Ik verzoek de bodes, de groene stembriefjes uit te reiken. U wordt geacht op het stembriefje één naam te schrijven. De aanbevelingslijst van de Algemene Rekenkamer is rondgedeeld. Dat is Kamerstuk 32619, nr. 1. Hierop staan zes namen. Uw stem is alleen geldig indien u uw stem uitbrengt op één op deze lijst voorkomende persoon.

Ik heb een brief ontvangen van de op nummer twee geplaatste kandidaat, waarin hij meedeelt niet voor de benoeming in aanmerking te willen komen. Tevens vestig ik uw aandacht op de brief van de commissie voor de Rijksuitgaven, waarin een voordracht aan de Kamer wordt voorgesteld (32619, nr. 2).

Ik verzoek de griffier, de namen van de leden die de presentielijst hebben getekend voor te lezen. Ik verzoek de leden om op die oproep te reageren door op te staan en zich naar het stembureau te begeven en na het uitbrengen van hun stem hun plaats weer in te nemen.
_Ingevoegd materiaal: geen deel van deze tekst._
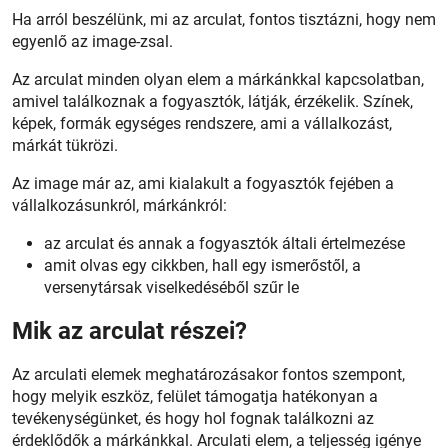
Ha arról beszélünk, mi az arculat, fontos tisztázni, hogy nem
egyenlő az image-zsal.
Az arculat minden olyan elem a márkánkkal kapcsolatban,
amivel találkoznak a fogyasztók, látják, érzékelik. Színek,
képek, formák egységes rendszere, ami a vállalkozást,
márkát tükrözi.
Az image már az, ami kialakult a fogyasztók fejében a
vállalkozásunkról, márkánkról:
az arculat és annak a fogyasztók általi értelmezése
amit olvas egy cikkben, hall egy ismerőstől, a
versenytársak viselkedéséből szűr le
Mik az arculat részei?
Az arculati elemek meghatározásakor fontos szempont,
hogy melyik eszköz, felület támogatja hatékonyan a
tevékenységünket, és hogy hol fognak találkozni az
érdeklődők a márkánkkal. Arculati elem, a teljesség igénye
Ten slotte verzoek ik u, niet door de zaal te lopen of de zaal te verlaten tijdens de stemmingen. Ik zal geen volledige stilte vragen. Dat gaat u toch niet lukken. Ik verzoek u daarom, zo stil mogelijk te zijn.

Wij gaan over tot de opmaak van de eerste naam op de voordracht voor een lid van de Algemene Rekenkamer.

Ik geef het woord aan de griffier en aan haar alleen.

(De leden brengen hun stem uit.)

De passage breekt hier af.